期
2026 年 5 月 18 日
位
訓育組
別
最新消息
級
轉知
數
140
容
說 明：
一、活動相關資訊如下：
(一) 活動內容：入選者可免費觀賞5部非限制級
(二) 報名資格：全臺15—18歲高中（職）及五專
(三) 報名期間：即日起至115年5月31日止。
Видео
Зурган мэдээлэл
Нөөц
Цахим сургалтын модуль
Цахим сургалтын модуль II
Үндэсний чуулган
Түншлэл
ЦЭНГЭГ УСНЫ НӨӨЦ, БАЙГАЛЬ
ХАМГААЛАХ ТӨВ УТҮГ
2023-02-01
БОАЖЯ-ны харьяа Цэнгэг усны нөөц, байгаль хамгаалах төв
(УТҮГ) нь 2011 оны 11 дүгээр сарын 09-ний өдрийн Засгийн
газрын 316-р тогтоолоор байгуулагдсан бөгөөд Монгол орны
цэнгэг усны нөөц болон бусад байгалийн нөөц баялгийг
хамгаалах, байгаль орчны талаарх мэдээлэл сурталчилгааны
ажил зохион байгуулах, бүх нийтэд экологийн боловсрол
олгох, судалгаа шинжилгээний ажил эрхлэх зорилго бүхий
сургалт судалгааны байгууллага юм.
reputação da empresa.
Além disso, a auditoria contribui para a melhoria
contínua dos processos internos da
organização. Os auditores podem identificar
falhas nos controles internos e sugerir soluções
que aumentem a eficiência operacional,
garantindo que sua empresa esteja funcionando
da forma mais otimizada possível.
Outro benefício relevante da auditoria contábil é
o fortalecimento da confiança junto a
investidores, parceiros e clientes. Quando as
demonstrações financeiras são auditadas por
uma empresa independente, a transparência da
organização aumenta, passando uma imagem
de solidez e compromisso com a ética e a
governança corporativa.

____

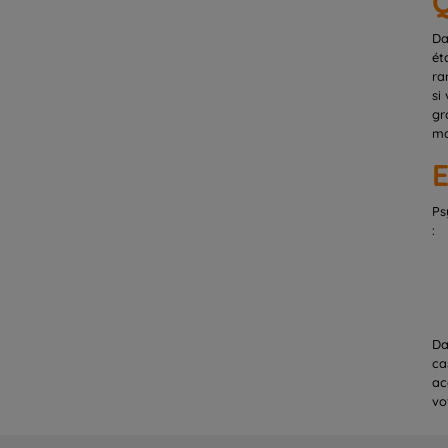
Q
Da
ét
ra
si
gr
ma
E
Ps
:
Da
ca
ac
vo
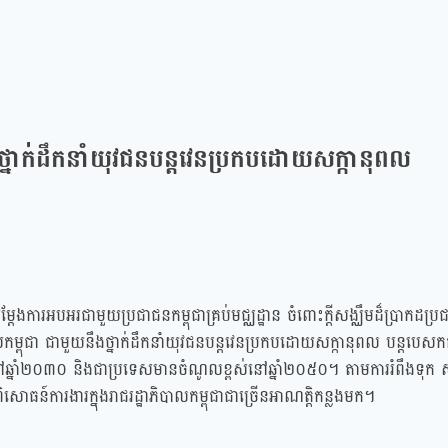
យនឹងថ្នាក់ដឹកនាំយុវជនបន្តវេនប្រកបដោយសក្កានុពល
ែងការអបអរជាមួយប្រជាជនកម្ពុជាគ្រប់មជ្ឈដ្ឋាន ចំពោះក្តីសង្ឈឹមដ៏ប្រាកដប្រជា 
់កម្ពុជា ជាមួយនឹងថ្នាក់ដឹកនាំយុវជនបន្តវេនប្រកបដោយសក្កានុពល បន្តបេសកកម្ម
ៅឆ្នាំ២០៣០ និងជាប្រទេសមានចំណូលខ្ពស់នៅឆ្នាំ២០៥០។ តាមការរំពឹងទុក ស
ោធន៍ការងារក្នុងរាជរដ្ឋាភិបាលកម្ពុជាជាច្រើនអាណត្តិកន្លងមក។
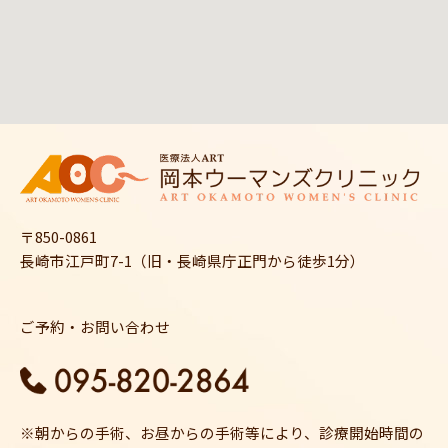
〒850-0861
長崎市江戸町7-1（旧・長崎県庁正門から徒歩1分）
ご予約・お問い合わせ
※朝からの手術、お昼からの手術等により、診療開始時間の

____

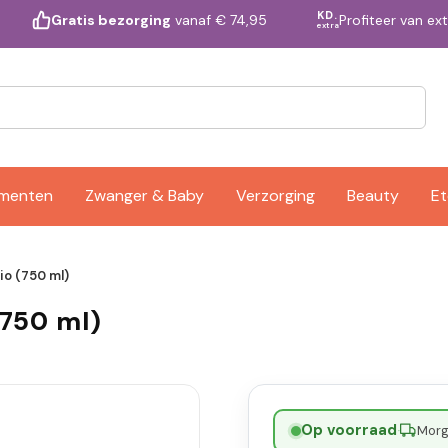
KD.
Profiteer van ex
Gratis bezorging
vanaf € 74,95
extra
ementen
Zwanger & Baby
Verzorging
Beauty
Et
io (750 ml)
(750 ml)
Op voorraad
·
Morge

____

*Work required*
Without adding anything, say how many lines in the listing above include the string "модуль".

*Solved problem*
2